__Task requirements__
What lines in the material hold the string "Fatto"? Copy out each of them.

__Provided data__

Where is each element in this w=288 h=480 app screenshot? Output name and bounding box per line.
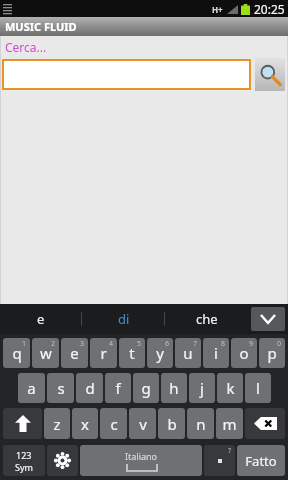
button[interactable]: Cerca <box>255 58 285 91</box>
staticText: z <box>53 414 61 434</box>
button[interactable]: di <box>82 304 165 334</box>
staticText: j <box>200 378 204 398</box>
staticText: p <box>267 343 277 363</box>
button[interactable]: m <box>216 408 243 439</box>
staticText: b <box>167 414 177 434</box>
button[interactable]: l <box>245 373 271 403</box>
button[interactable]: y <box>147 338 173 368</box>
button[interactable]: u <box>175 338 201 368</box>
button[interactable]: b <box>158 408 185 439</box>
button[interactable]: n <box>187 408 214 439</box>
staticText: che <box>196 310 218 328</box>
staticText: f <box>115 378 121 398</box>
button[interactable]: w <box>32 338 59 368</box>
button[interactable]: j <box>189 373 215 403</box>
staticText: Fatto <box>245 452 277 470</box>
staticText: 6 <box>165 339 170 349</box>
button[interactable]: Impostazioni <box>47 445 78 476</box>
button[interactable]: r <box>90 338 117 368</box>
staticText: u <box>183 343 193 363</box>
staticText: i <box>214 343 218 363</box>
staticText: e <box>37 310 45 328</box>
staticText: 7 <box>193 339 198 349</box>
button[interactable]: x <box>72 408 98 439</box>
staticText: s <box>57 378 65 398</box>
button[interactable]: z <box>44 408 70 439</box>
staticText: x <box>81 414 89 434</box>
staticText: h <box>169 378 179 398</box>
button[interactable]: c <box>100 408 127 439</box>
staticText: w <box>40 343 52 363</box>
staticText: 123 <box>16 449 32 461</box>
staticText: l <box>256 378 260 398</box>
button[interactable]: Spazio <box>80 445 202 476</box>
button[interactable]: Punto <box>204 445 235 476</box>
staticText: 1 <box>22 339 27 349</box>
staticText: v <box>139 414 147 434</box>
staticText: 0 <box>277 339 282 349</box>
staticText: 8 <box>221 339 226 349</box>
button[interactable]: e <box>61 338 88 368</box>
staticText: 9 <box>249 339 254 349</box>
button[interactable]: Altri suggerimenti <box>251 307 285 331</box>
staticText: d <box>85 378 95 398</box>
staticText: di <box>118 310 130 328</box>
staticText: g <box>141 378 151 398</box>
staticText: Sym <box>15 461 33 473</box>
button[interactable]: Fatto <box>237 445 285 476</box>
button[interactable]: q <box>3 338 30 368</box>
button[interactable]: h <box>161 373 187 403</box>
button[interactable]: t <box>119 338 145 368</box>
staticText: 3 <box>80 339 85 349</box>
staticText: y <box>156 343 164 363</box>
staticText: Cerca... <box>5 39 47 55</box>
button[interactable]: s <box>47 373 74 403</box>
staticText: q <box>12 343 22 363</box>
staticText: n <box>196 414 206 434</box>
button[interactable]: Maiuscole <box>3 408 42 439</box>
staticText: 20:25 <box>254 1 285 17</box>
staticText: m <box>222 414 237 434</box>
staticText: H+ <box>212 4 223 15</box>
button[interactable]: che <box>165 304 248 334</box>
button[interactable]: d <box>76 373 103 403</box>
staticText: e <box>70 343 79 363</box>
staticText: t <box>129 343 135 363</box>
button[interactable]: a <box>18 373 45 403</box>
staticText: 2 <box>51 339 56 349</box>
button[interactable]: i <box>203 338 229 368</box>
button[interactable]: p <box>259 338 285 368</box>
staticText: r <box>100 343 107 363</box>
button[interactable]: e <box>0 304 82 334</box>
staticText: 5 <box>137 339 142 349</box>
staticText: c <box>110 414 118 434</box>
button[interactable]: g <box>133 373 159 403</box>
staticText: a <box>27 378 36 398</box>
button[interactable]: Simboli <box>3 445 45 476</box>
staticText: Italiano <box>125 450 158 462</box>
staticText: ? <box>228 446 232 456</box>
button[interactable]: f <box>105 373 131 403</box>
staticText: MUSIC FLUID <box>5 19 77 34</box>
button[interactable]: Backspace <box>245 408 285 439</box>
button[interactable]: v <box>129 408 156 439</box>
staticText: 4 <box>109 339 114 349</box>
staticText: k <box>226 378 235 398</box>
button[interactable]: k <box>217 373 243 403</box>
button[interactable]: o <box>231 338 257 368</box>
staticText: o <box>239 343 249 363</box>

__Task response__
staticText: Fatto <box>245 452 277 470</box>
button[interactable]: Fatto <box>237 445 285 476</box>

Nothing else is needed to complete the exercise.